Kayseri 3. Ağır Ceza Mahkemesi’nde görülen davada tutuklu sanık F.B., tutuksuz sanıklar baba R.B. ile anne G.B., hayatını kaybeden S.B.’nin şikayetçi ağabeyi S.B. ile ablası Z.B. ve avukatlar hazır bulundu. Aile ve Sosyal Politikalar Bakanlığı avukatı da duruşmaya katıldı.

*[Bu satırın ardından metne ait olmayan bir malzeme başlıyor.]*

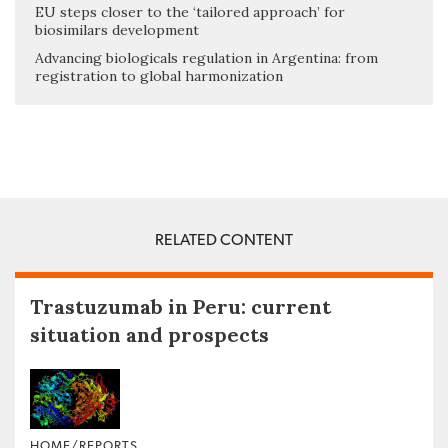
EU steps closer to the ‘tailored approach’ for
biosimilars development
Advancing biologicals regulation in Argentina: from
registration to global harmonization
RELATED CONTENT
Trastuzumab in Peru: current
situation and prospects
HOME/REPORTS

Duruşmaya pencere ile gelmişlerdi
10 Ağustos 2017 günü Melikgazi ilçesinde bir apartmanın 5. katında meydana gelen olayda gece yarısı pencereden düşerek ölen S.B.’nin şikayetçi ailesi önceki celse duruşmaya numune bir pencere çerçevesi getirmişti. Şikayetçi tarafın avukatı, gelen bilir kişi raporunu kabul etmediklerini belirterek, “Maktulün boyu 1.59, evin penceresi yerden 90 santim yüksekliğindedir. Pencerenin sol alt kısmında maktulün avuç içinin izi var başka bir iz yok. Kendisini atabilmesi için yukarı ve yanlardan da tutması gerekir. Biz arkadan başkası tarafından atıldığı ve maktulün düşmemek için pencerenin sol alt kısmından tuttuğu kanaatindeyiz” diye konuşmuştu.

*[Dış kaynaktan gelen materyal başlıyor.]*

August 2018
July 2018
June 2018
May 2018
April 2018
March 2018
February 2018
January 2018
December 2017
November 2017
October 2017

Cumhuriyet savcısı mütalaasında sanık F.B. hakkında tanık beyanları, ev içerisindeki izler, deliller ve komşuların tartışma seslerini duyması ve sanığın eşini pencereden iterek ölümüne sebep olması gerekçeleriyle ‘eşi kasten öldürme’ suçundan cezalandırılmasını, tutuksuz sanıklar R.B. ile G.B.’nin ise delil yetersizliğinden beraatlarını talep etti.
Aile ve Sosyal Politikalar Bakanlığı avukatı sanığın tutuksuz yargılanan anne ve babasının da cezalandırılmasını istedi. ‘Eşini kasten öldürme’ suçundan cezalandırılması istenen tutuklu sanık F.B., “Bir senedir yapmadığım şeyden dolayı tutukluyum. Böyle bir şey yapacak olsam niye onu kaçırıp, evleneyim. Eşimi öldürmedim, suçsuzum” dedi. Tutuksuz sanıklar da R.B. ile G.B. de suçsuz olduklarını söyledi.
“Diğer kızlardan gelen mesajlar yüzünden eşim beni kıskandı”
Tutuklu yargılanan sanık F.B. ilk celse görülen mahkemede yaşanan olayı şöyle anlatmıştı:
“Emniyet’teki ifadelerim doğru değildir. Burada doğruları anlatacağım. Eşim S.B. ile olaydan 6 ay önce kaçarak evlendik. Evlilikten 2 ay sonra bana ‘selam, evlenmişsin’ diye mesaj geldi. Ben de ‘tanıyamadım, sağolun’ dedim. Kendisini tanıtınca benim eski kız arkadaşım olduğunu öğrenmiş oldum. Bana whatsapp’tan gelinlikli fotoğraflarını attı, ‘Nasıl yakışmış mı?’ diye yorumlar attı. Eşim bu mesajları gördü, izah etmeye çalıştım, anlamadı, dinlemedi. Dışarı yansıtmasak da eşimle aramızda böyle bir sıkıntı vardı. Birkaç kızdan da mesajlar geliyordu. Bunları silmemiştim. Olay günü dayımın kızı Ö.K. ile eşi Ö.K. biz de misafirdi. O gece dayımın kızı rahatsızlandı, hastaneye götürdük. Geldiğimizde babam uyumuştu, misafirlerimizin yatağını yaptık, biz de odamıza çekildik. Yattık, uyurken ben bir an da eşimin sesini duydum. Gözümü açtığımda odada ayakta benim cep telefonumu almış, mesajları okuyarak kendi kendine konuşuyordu. Ben ne yaptığını sorduğumda ‘Biliyorsun ne yaptığımı’ dedi. Ben de kendisini kaç defa uyardığımı söyledim, ‘istesem onlardan biri ile olurdum’ dedim, bizim bağrışmalarımıza annem ile babam geldi. Bu sırada eşim S.B. salona fırladı. Annem peşinden gitti, babam ne olduğunu sorunca ben anlatmadım. Babam da annemin peşine gitti. Annem bir anda çığlık attı, babam ‘ocağımız söndü oğlum’ diye bağırdı. Annem pencereden bakarak ‘derdin neydi yavrum’ diye bağırıyordu. Pencereden baktığımda eşim aşağıda yatıyordu. Eniştem Ö.K. ile aşağı indik. Elimi başının altına koydum, hemen ambulansa haber verdik. Biz de ambulansın peşine araç ile gittik. Eşim telefona format attığı için mesajlar silindi.”
Mahkeme heyeti yapılan yargılama sonucu tutuklu sanık F.B.’ye ‘eşi kasten öldürme’ suçundan müebbet hapis cezası ile tutukluluk halinin devamına, tutuksuz sanıklar R.B. ile G.B.’nin ise delil yetersizliğinden beraatlarına karar verdi.